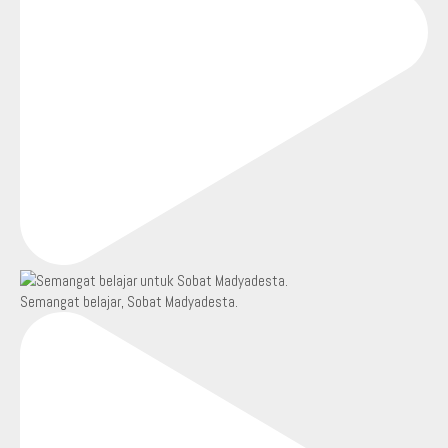
Semangat belajar, Sobat Madyadesta.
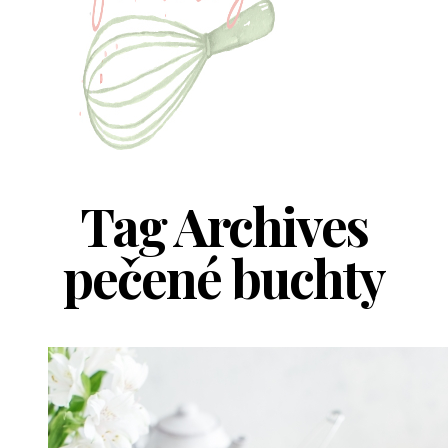
Tag Archives
pečené buchty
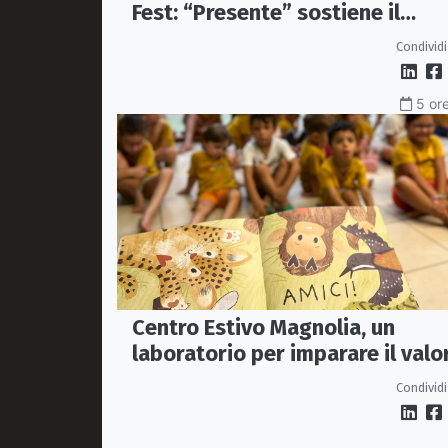
Fest: “Presente” sostiene il
progetto CASAUT
Condividi
5 ore
Centro Estivo Magnolia, un
laboratorio per imparare il valo
dell'inclusione attraverso lettu
Condividi
e gioco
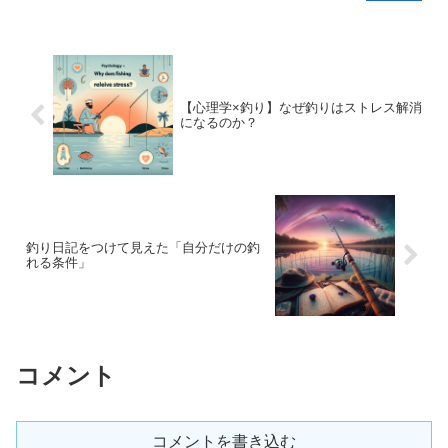
【心理学×釣り】なぜ釣りはストレス解消
になるのか？
釣り日記をつけて見えた「自分だけの釣
れる条件」
コメント
コメントを書き込む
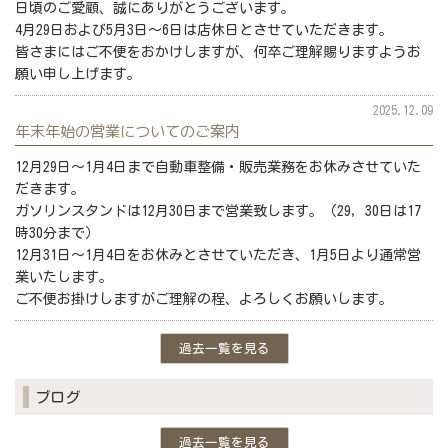
日頃のご愛顧、誠にありがとうございます。
4月29日および5月3日～6日は店休日とさせていただきます。
皆さまにはご不便をおかけしますが、何卒ご理解賜りますようお
願い申し上げます。
2025.12.09
年末年始の営業についてのご案内
12月29日～1月4日まで自動車整備・販売業務をお休みさせていた
だきます。
ガソリンスタンドは12月30日まで営業致します。（29，30日は17
時30分まで）
12月31日～1月4日をお休みとさせていただき、1月5日より通常営
業いたします。
ご不便お掛けしますがご理解の程、よろしくお願いします。
過去一覧を見る
ブログ
過去一覧を見る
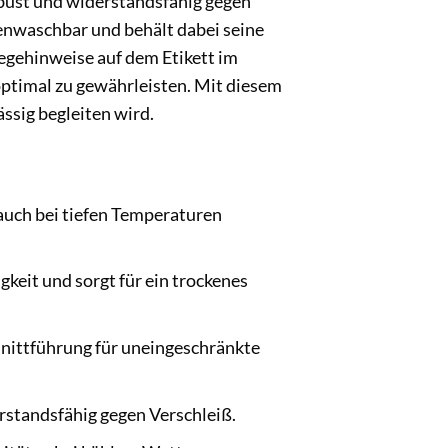
obust und widerstandsfähig gegen
enwaschbar und behält dabei seine
legehinweise auf dem Etikett im
ptimal zu gewährleisten. Mit diesem
ässig begleiten wird.
 auch bei tiefen Temperaturen
eit und sorgt für ein trockenes
nittführung für uneingeschränkte
erstandsfähig gegen Verschleiß.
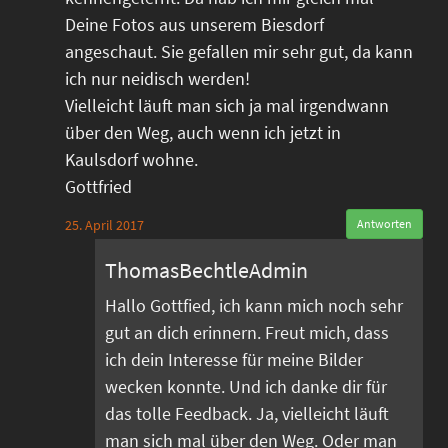
Deine Fotos aus unserem Biesdorf
angeschaut. Sie gefallen mir sehr gut, da kann
ich nur neidisch werden!
Vielleicht läuft man sich ja mal irgendwann
über den Weg, auch wenn ich jetzt in
Kaulsdorf wohne.
Gottfried
25. April 2017
Antworten
ThomasBechtleAdmin
Hallo Gottfied, ich kann mich noch sehr
gut an dich erinnern. Freut mich, dass
ich dein Interesse für meine Bilder
wecken konnte. Und ich danke dir für
das tolle Feedback. Ja, vielleicht läuft
man sich mal über den Weg. Oder man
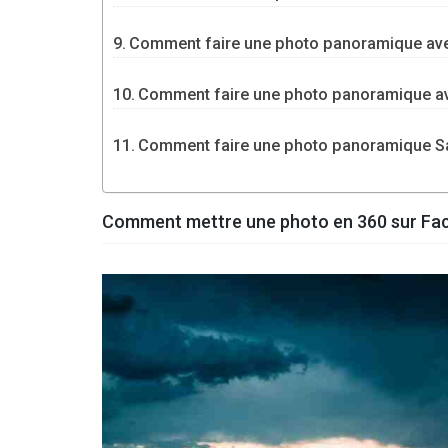
Comment faire une photo panoramique av
Comment faire une photo panoramique a
Comment faire une photo panoramique 
Comment mettre une photo en 360 sur Fa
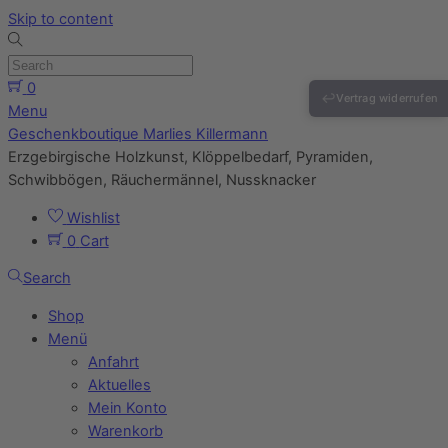
Skip to content
0
↩
Vertrag widerrufen
Menu
Geschenkboutique Marlies Killermann
Erzgebirgische Holzkunst, Klöppelbedarf, Pyramiden,
Schwibbögen, Räuchermännel, Nussknacker
Wishlist
0
Cart
Search
Shop
Menü
Anfahrt
Aktuelles
Mein Konto
Warenkorb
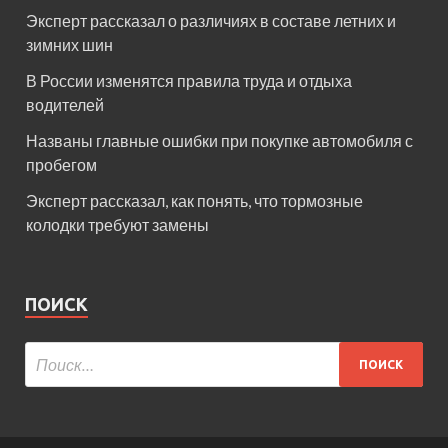
Эксперт рассказал о различиях в составе летних и
зимних шин
В России изменятся правила труда и отдыха
водителей
Названы главные ошибки при покупке автомобиля с
пробегом
Эксперт рассказал, как понять, что тормозные
колодки требуют замены
ПОИСК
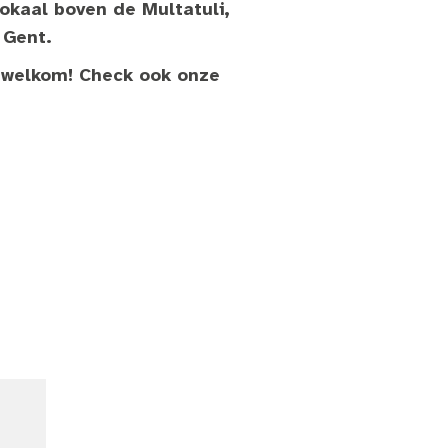
lokaal boven de Multatuli,
 Gent.
 welkom!
Check ook onze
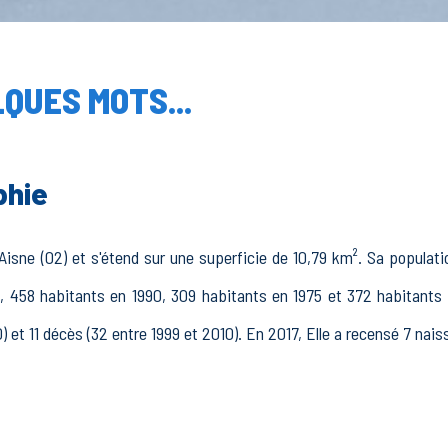
QUES MOTS...
phie
Aisne (02) et s'étend sur une superficie de 10,79 km². Sa populatio
 458 habitants en 1990, 309 habitants en 1975 et 372 habitants e
) et 11 décès (32 entre 1999 et 2010). En 2017, Elle a recensé 7 nai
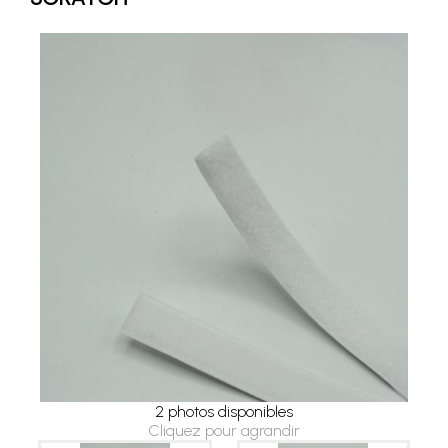
2 photos disponibles
Cliquez pour agrandir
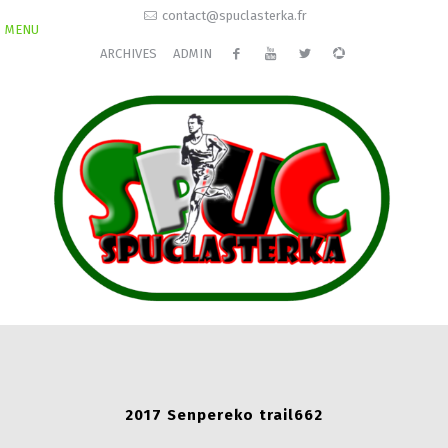
contact@spuclasterka.fr
MENU
ARCHIVES
ADMIN
2017 Senpereko trail662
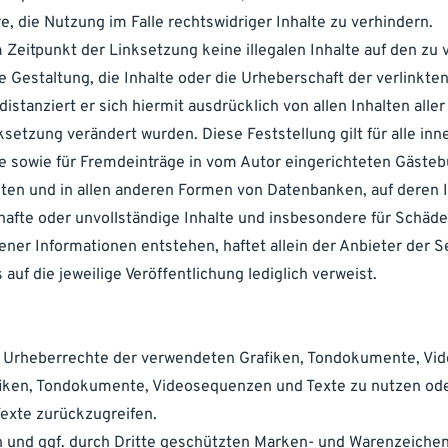
 die Nutzung im Falle rechtswidriger Inhalte zu verhindern.
m Zeitpunkt der Linksetzung keine illegalen Inhalte auf den zu
e Gestaltung, die Inhalte oder die Urheberschaft der verlinkt
distanziert er sich hiermit ausdrücklich von allen Inhalten aller
ksetzung verändert wurden. Diese Feststellung gilt für alle in
e sowie für Fremdeinträge in vom Autor eingerichteten Gästeb
sten und in allen anderen Formen von Datenbanken, auf deren 
erhafte oder unvollständige Inhalte und insbesondere für Schäde
er Informationen entstehen, haftet allein der Anbieter der Se
auf die jeweilige Veröffentlichung lediglich verweist.
 die Urheberrechte der verwendeten Grafiken, Tondokumente, V
afiken, Tondokumente, Videosequenzen und Texte zu nutzen oder
exte zurückzugreifen.
n und ggf. durch Dritte geschützten Marken- und Warenzeichen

*****

> WHAT THIS TASK INVOLVES:
For the string "Tondokumente", give the number of lines in the data that contain it, and only that number.

> REPLY:
2